**TASK PROMPT**.
From the line containing "This screenshot has" to the end of the records below, both included, every line should be repeated exactly; pictures should be dropped.

**EXERCISE DATA**.
▬▬▬▬▬▬▬▬▬▬

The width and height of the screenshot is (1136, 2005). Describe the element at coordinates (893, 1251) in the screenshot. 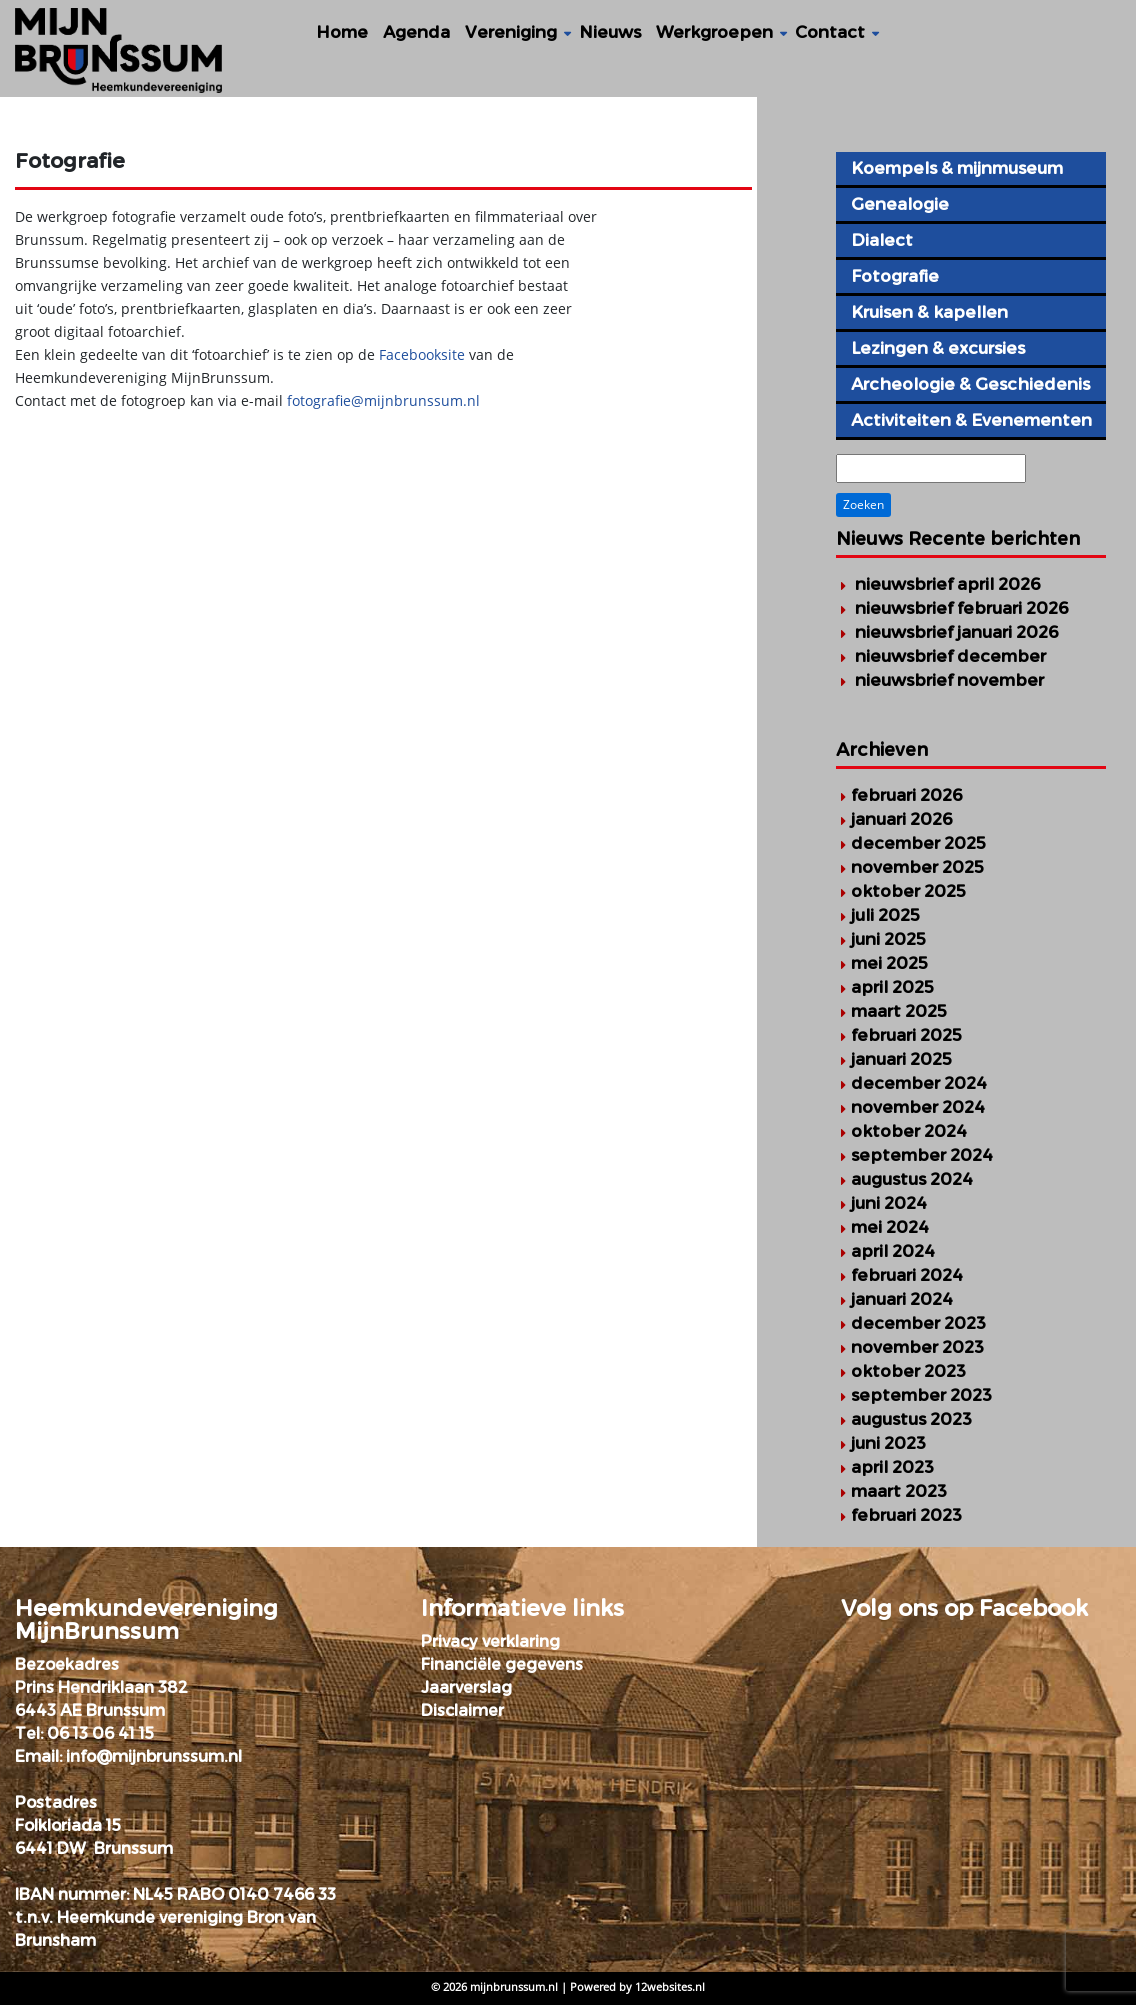

I see `april 2024` at that location.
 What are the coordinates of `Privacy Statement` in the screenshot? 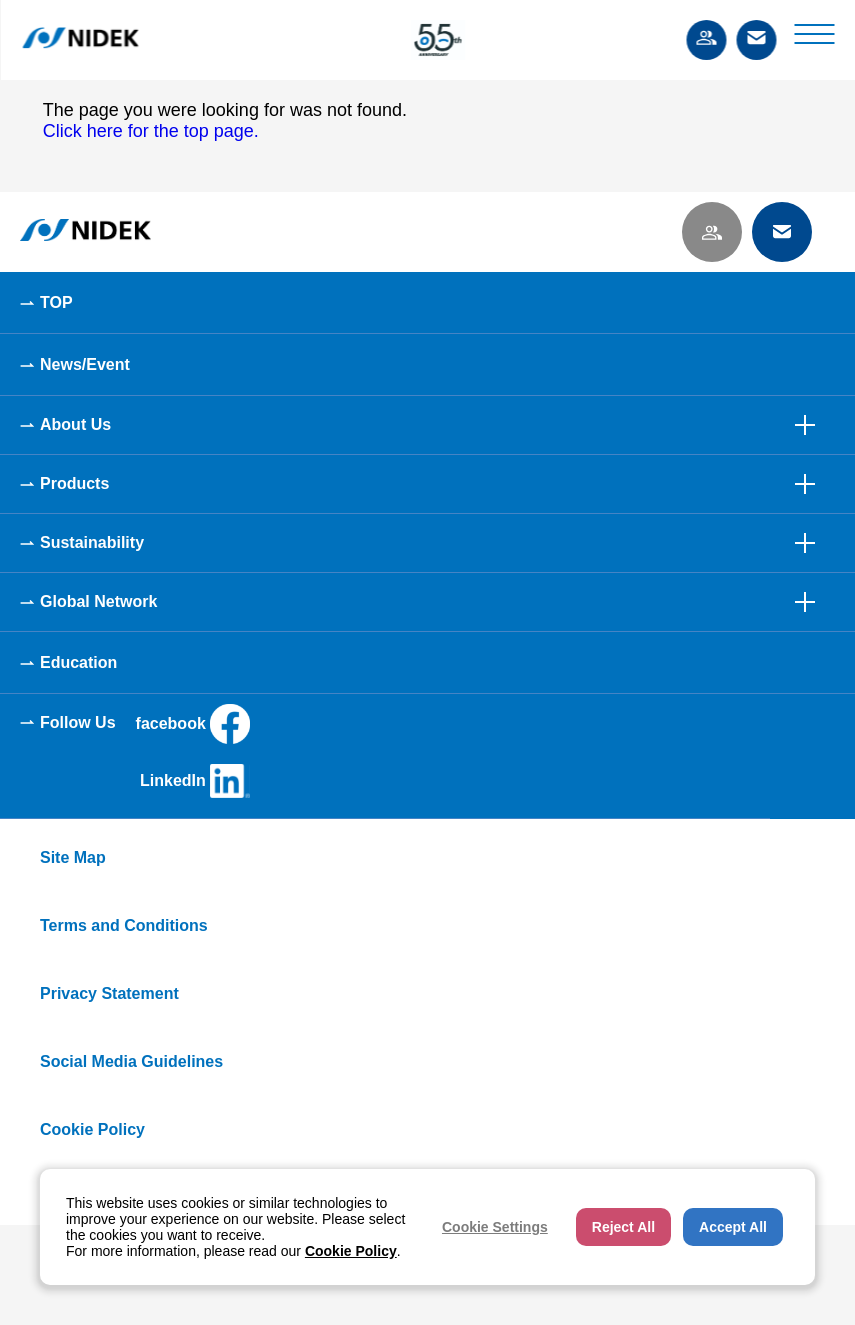 It's located at (109, 993).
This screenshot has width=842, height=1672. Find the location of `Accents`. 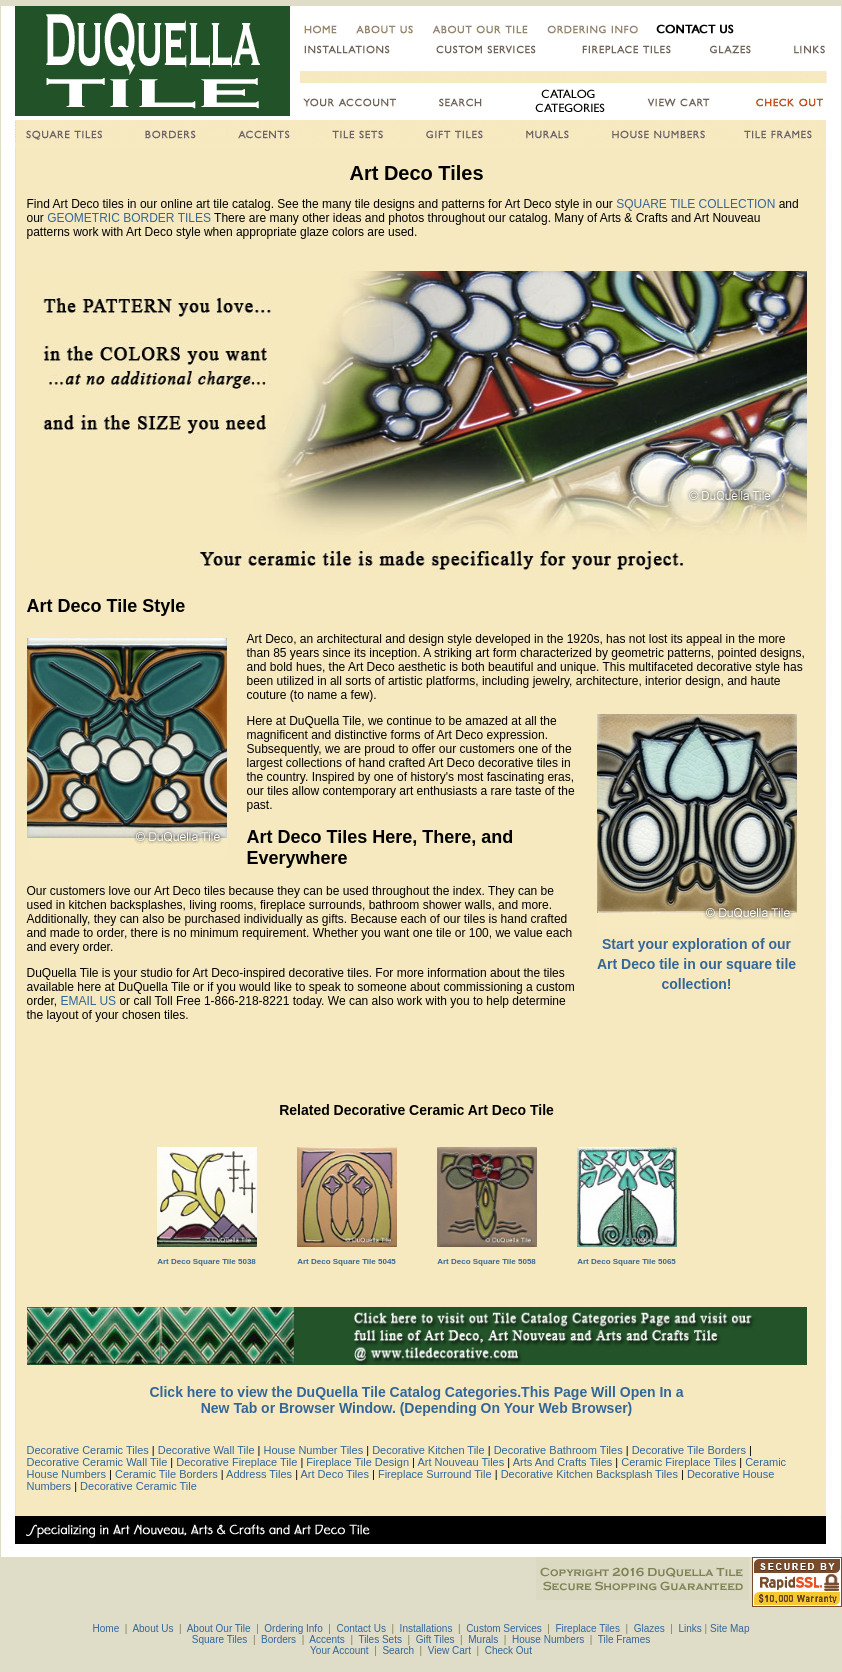

Accents is located at coordinates (327, 1639).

▬▬▬▬▬▬▬▬▬▬

**ANSWER SPACE**.
This screenshot has width=842, height=1672. Find the location of `Accents`. 

Accents is located at coordinates (327, 1639).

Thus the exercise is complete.